Today’s underlying economy remains strong, albeit the figures are prior to the new tariff regime, which won’t be fully laid on for another week or two. The economics news writers do recognize this much.
Whether the real economy will follow is impossible to know. But the risks are tilting in that direction.
The risks are real, but the economy so far has this:
The available evidence suggests US economic fundamentals remained strong through March. Job growth accelerated, with nonfarm payrolls rising 228,000, unemployment low at 4.2%, wages rising at a healthy clip, and layoffs rare.
Couple things on that. It’s private—real—economy layoffs that are rare. Layoffs from Federal government employment are rising, as are the numbers of those employees who are accepting the enormously generous buyout/severance packages in return for their resignations. But reducing the physical size of the Federal government is on the whole good for our economy.
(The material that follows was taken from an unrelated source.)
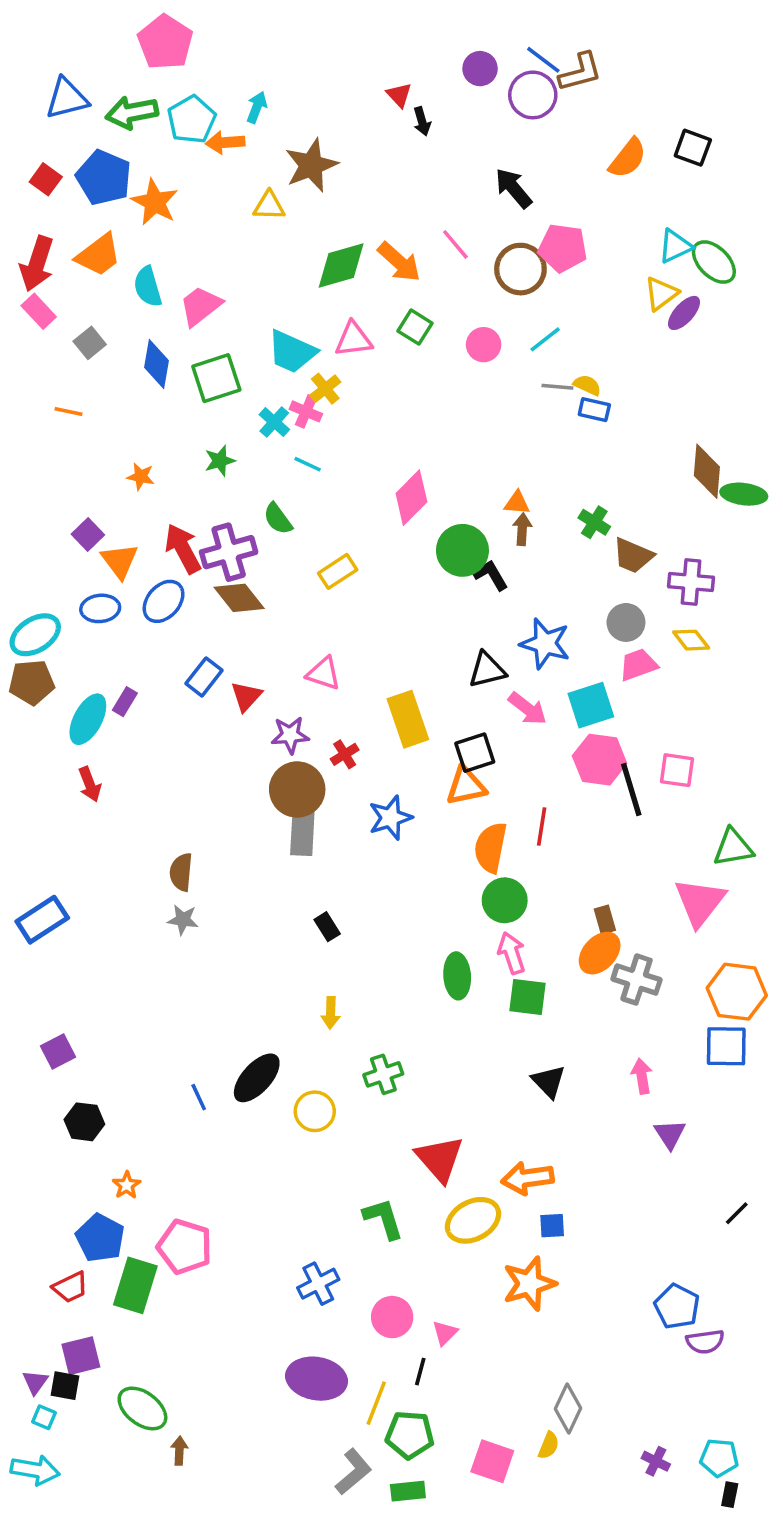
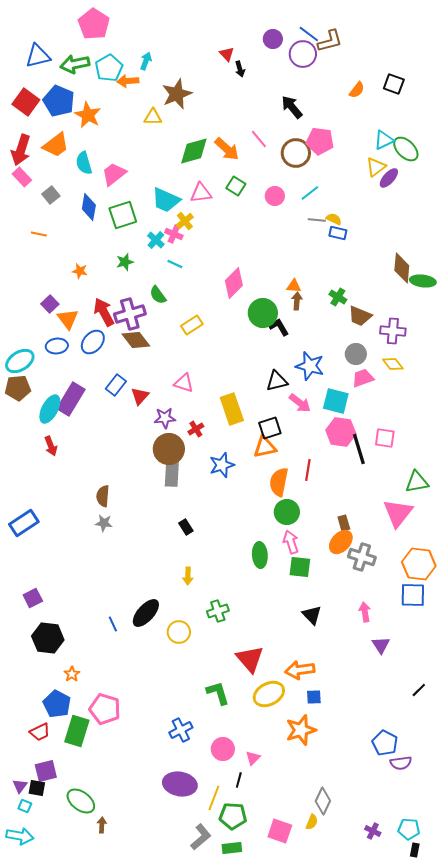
orange semicircle: (628, 158) -> (357, 90), size x0.7
red square: (46, 179) -> (26, 102), size x1.5
purple rectangle: (125, 702) -> (71, 399), size x2.0
cyan square: (591, 705) -> (336, 401), turned 32
black hexagon: (84, 1122) -> (48, 638), size x1.4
The other is that the tariffs may well lead to restructuring of our economy with associated job losses and alternative job creations, but those effects will take months to begin to have effect and more months to work through.
What’s happening currently is the development of a buying opportunity, and a recession only broadens that buying opportunity. The economics news writers cited a JPMorgan research piece titled There Will Be Blood which raised JPMorgan’s assessment of a global recession to 60%. That’s simply a repeat of Baron Nathan Rothschild’s advice to buy when there’s blood in the streets, even if the blood is your own.
Or the disruption might cause permanent losses. That’s the real risk, not a risk of a recession, which is a fact of free market economies.
Free market economies have long periods of prosperity and boom interspersed with recessions which do not fully undo the prosperity, so the economy trends upward over the longer run. The alternative of a government directed economy, though, is permanent recession relative to free markets.
In the end, tariffs don’t undermine free market economies so much as they undermine a globalized “free market” by segmenting the globe back into national (or regional) markets. Whether that’s a good or bad outcome is for a separate discussion.